Frank Jotzo, an IPCC core team author and a professor of environmental economics at the Australian National University in Canberra, said that another positive message from the sixth assessment is that technological solutions are beginning to appear that can lead to deep reductions in greenhouse gas emissions.

“That process has got under way,” he said. “If it can continue and accelerate then the chances of keeping to lower levels of global warming are greater.”

The sixth assessment was the longest in the making for the IPCC, in part because of delays related to the COVID-19 pandemic. With its conclusion, the UN body is now set to proceed with the production of a seventh assessment, a five- to seven-year process that will officially kick off this July.
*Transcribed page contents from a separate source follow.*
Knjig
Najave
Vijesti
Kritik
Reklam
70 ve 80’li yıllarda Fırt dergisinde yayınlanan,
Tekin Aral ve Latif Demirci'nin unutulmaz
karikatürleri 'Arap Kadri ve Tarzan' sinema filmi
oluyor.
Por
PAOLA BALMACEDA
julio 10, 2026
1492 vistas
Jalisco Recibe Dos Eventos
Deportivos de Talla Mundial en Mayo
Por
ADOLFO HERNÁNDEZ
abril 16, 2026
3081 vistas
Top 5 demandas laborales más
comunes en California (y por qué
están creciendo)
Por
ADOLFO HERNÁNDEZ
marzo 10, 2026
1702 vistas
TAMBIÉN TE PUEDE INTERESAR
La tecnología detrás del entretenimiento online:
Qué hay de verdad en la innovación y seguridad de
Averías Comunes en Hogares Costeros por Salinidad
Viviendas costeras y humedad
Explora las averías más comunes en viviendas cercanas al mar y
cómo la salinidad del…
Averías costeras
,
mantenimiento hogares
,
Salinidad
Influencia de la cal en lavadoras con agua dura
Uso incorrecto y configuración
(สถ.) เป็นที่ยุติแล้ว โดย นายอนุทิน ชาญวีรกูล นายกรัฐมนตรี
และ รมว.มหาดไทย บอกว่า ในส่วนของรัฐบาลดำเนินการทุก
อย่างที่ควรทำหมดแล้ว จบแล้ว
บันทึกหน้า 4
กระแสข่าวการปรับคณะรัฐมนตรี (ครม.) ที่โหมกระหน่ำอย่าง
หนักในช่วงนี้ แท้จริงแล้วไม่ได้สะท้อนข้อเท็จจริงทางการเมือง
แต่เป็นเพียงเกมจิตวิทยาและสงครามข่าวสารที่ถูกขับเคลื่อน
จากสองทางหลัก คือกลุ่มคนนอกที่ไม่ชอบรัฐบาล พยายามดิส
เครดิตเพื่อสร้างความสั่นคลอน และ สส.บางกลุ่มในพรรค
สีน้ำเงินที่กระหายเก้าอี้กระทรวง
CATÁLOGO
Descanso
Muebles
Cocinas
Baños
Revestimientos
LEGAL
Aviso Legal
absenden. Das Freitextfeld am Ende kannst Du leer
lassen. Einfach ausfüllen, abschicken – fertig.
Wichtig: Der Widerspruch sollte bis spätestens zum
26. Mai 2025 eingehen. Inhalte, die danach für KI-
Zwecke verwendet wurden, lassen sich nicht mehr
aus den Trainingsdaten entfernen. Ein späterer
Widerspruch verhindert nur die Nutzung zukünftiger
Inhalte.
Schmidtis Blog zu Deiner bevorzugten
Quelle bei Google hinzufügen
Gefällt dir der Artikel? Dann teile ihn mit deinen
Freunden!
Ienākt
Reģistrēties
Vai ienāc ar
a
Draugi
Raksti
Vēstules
Neil Swart, a scientist with the Canadian Centre for Climate Modelling and Analysis, a federal facility based in Victoria, said that an important part of the effort will be co-ordinating results with the centre’s counterparts around the world to achieve a reliable view of where the climate is heading. As in previous cycles, the challenge will lie in properly taking into account the natural variability of Earth’s climate system as well as the choices that people and governments are collectively likely to make.

What has raised the stakes on the entire process is the growing intensity of severe weather events and their impact on people, he said.

“We’ve seen a steady increase in the request for climate information over the years,” Dr. Swart said, “but once these extreme events really started to pile on over the last few years, that demand has really peaked.”

By the time it’s completed, the IPCC’s seventh assessment is likely to reflect the growing power of computer models to provide a more fine-grained analysis of climate change in a way that can better highlight regional vulnerabilties.

William Cheung, an ocean scientist at the University of British Columbia and author on the newly released synthesis report, said those who are involved in the next cycle should also aim to look at the relationships between the larger suite of global societal challenges, including climate change, food security and biodiversity conservation.

”They are so interconnected yet they are often dealt with separately in national and international policy discussions,” Dr. Cheung said.